Start of Block

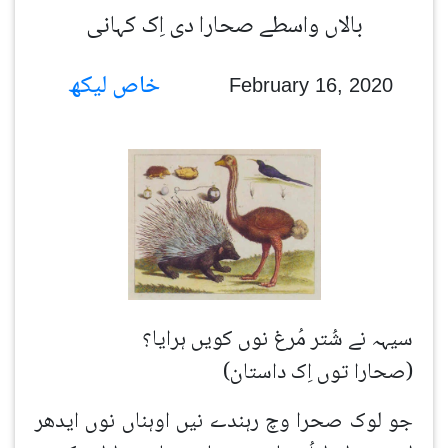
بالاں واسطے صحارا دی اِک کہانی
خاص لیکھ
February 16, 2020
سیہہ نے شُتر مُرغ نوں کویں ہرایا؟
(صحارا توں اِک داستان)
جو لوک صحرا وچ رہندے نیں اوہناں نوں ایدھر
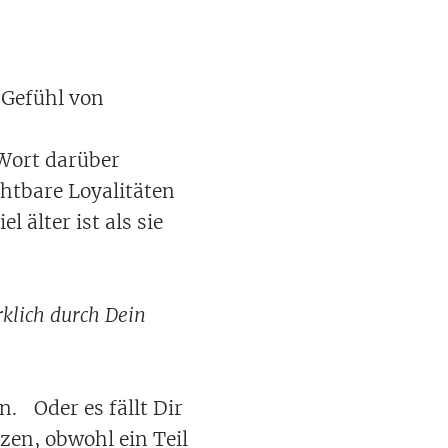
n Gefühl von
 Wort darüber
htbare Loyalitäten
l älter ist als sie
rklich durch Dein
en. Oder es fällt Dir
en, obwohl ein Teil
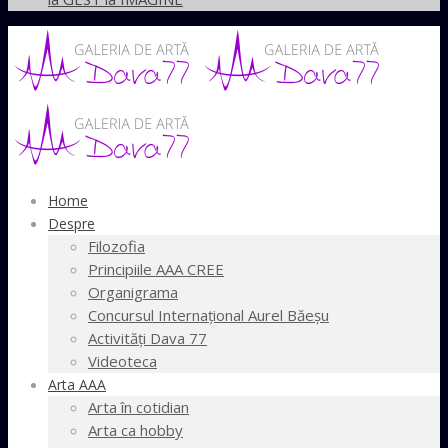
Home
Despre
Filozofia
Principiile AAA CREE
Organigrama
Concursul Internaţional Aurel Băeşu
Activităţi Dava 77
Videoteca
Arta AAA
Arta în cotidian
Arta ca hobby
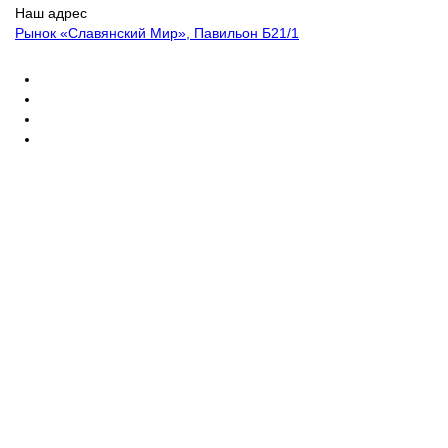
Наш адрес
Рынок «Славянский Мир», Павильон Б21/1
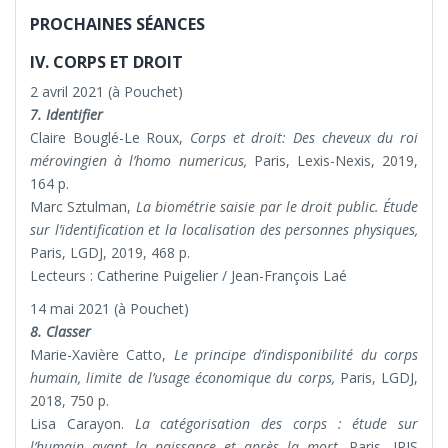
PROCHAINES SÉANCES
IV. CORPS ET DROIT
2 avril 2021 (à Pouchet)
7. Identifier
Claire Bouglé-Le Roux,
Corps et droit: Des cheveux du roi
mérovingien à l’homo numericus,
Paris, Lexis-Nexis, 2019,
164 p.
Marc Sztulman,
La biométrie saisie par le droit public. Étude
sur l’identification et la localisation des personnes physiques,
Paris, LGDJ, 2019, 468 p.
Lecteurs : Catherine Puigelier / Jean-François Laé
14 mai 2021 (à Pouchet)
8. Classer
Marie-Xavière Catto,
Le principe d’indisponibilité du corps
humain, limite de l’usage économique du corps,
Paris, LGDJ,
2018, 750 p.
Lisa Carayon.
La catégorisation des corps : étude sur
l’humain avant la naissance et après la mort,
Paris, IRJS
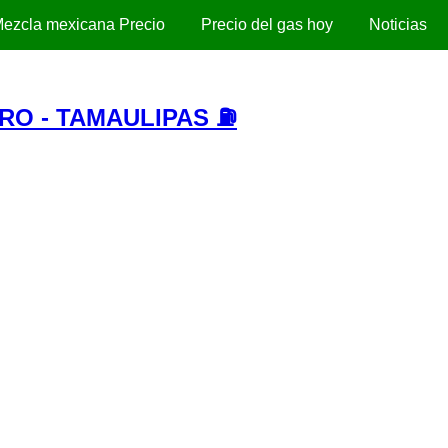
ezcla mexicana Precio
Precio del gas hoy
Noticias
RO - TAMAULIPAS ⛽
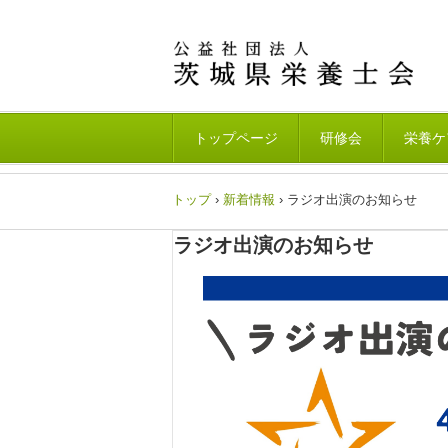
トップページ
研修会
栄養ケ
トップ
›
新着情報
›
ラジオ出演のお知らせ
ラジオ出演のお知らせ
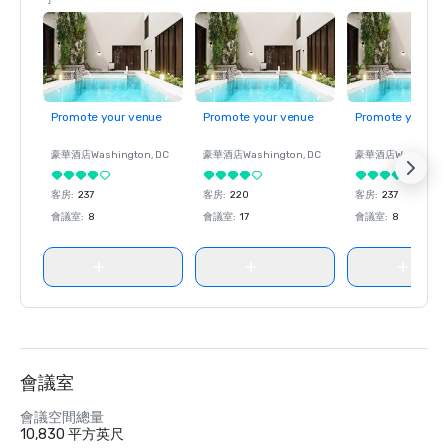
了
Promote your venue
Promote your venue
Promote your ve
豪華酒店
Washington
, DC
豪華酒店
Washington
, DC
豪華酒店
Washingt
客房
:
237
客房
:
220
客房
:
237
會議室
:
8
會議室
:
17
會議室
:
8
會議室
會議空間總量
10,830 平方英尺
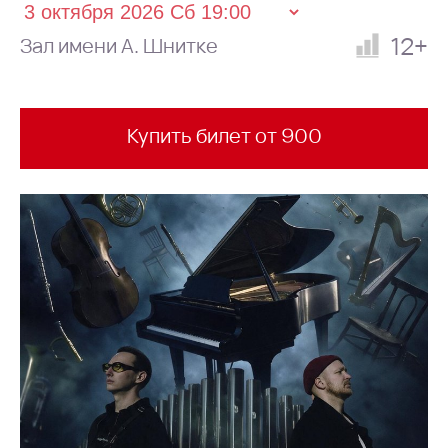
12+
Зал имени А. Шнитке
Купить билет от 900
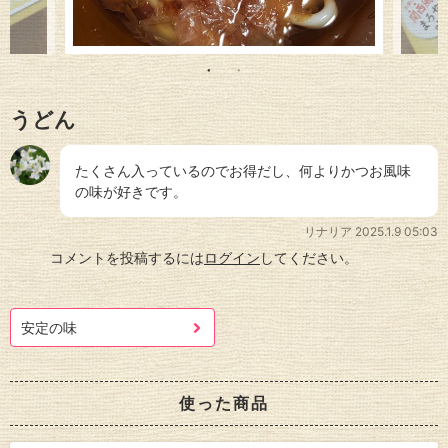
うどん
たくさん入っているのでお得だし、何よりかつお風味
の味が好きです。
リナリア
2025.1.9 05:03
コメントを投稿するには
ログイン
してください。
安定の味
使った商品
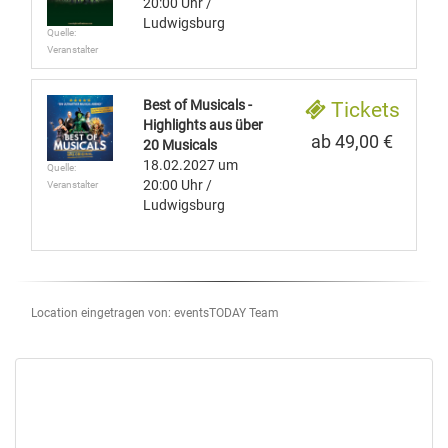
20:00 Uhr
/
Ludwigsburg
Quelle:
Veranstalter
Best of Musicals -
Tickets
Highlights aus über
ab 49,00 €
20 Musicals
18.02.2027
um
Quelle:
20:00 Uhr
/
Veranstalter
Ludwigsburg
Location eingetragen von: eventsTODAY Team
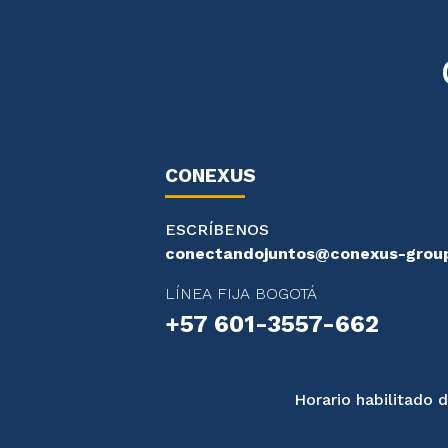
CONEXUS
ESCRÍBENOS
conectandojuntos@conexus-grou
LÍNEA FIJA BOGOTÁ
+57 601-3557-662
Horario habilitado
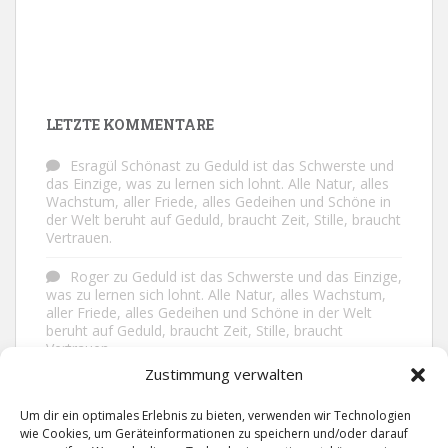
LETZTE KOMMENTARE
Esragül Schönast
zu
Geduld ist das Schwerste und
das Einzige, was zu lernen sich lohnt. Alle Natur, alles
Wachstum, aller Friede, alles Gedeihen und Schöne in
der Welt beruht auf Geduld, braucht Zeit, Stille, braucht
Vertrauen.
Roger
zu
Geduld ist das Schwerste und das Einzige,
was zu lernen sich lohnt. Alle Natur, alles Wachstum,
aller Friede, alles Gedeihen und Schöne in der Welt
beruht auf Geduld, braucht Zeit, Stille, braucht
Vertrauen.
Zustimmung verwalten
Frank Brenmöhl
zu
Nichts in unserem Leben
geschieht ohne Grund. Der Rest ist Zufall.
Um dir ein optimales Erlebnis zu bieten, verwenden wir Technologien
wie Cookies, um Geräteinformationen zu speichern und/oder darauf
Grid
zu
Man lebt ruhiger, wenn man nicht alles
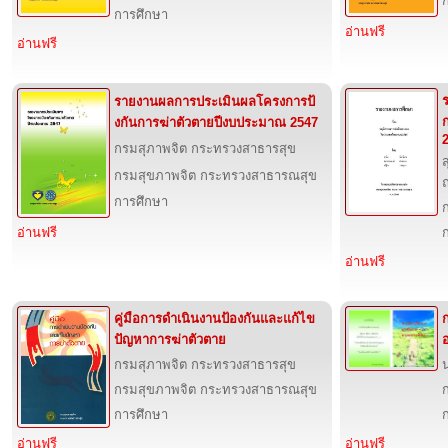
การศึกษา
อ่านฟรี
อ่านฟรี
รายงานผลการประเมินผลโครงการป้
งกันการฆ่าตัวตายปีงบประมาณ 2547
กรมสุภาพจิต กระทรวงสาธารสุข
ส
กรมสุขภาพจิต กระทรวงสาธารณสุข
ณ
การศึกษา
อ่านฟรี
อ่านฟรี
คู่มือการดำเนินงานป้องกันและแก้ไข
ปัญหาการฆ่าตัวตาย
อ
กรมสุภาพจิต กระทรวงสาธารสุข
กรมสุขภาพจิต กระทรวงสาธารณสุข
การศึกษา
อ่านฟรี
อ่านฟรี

End of Block

■ WHAT THIS TASK INVOLVES ■
Restate the data word for word from its first line through the line with "La biométrie saisie", leaving out any picture along the way.

■ RESPONSE TO THIS EXERCISE ■
بالاں واسطے صحارا دی اِک کہانی
خاص لیکھ
February 16, 2020
سیہہ نے شُتر مُرغ نوں کویں ہرایا؟
(صحارا توں اِک داستان)
جو لوک صحرا وچ رہندے نیں اوہناں نوں ایدھر
n Gefühl von
 Wort darüber
htbare Loyalitäten
l älter ist als sie
rklich durch Dein
en. Oder es fällt Dir
en, obwohl ein Teil
Home
Despre
Filozofia
Principiile AAA CREE
Organigrama
Concursul Internaţional Aurel Băeşu
Activităţi Dava 77
Videoteca
Arta AAA
Arta în cotidian
Arta ca hobby
Наш адрес
Рынок «Славянский Мир», Павильон Б21/1
PROCHAINES SÉANCES
IV. CORPS ET DROIT
2 avril 2021 (à Pouchet)
7. Identifier
Claire Bouglé-Le Roux,
Corps et droit: Des cheveux du roi
mérovingien à l’homo numericus,
Paris, Lexis-Nexis, 2019,
164 p.
Marc Sztulman,
La biométrie saisie par le droit public. Étude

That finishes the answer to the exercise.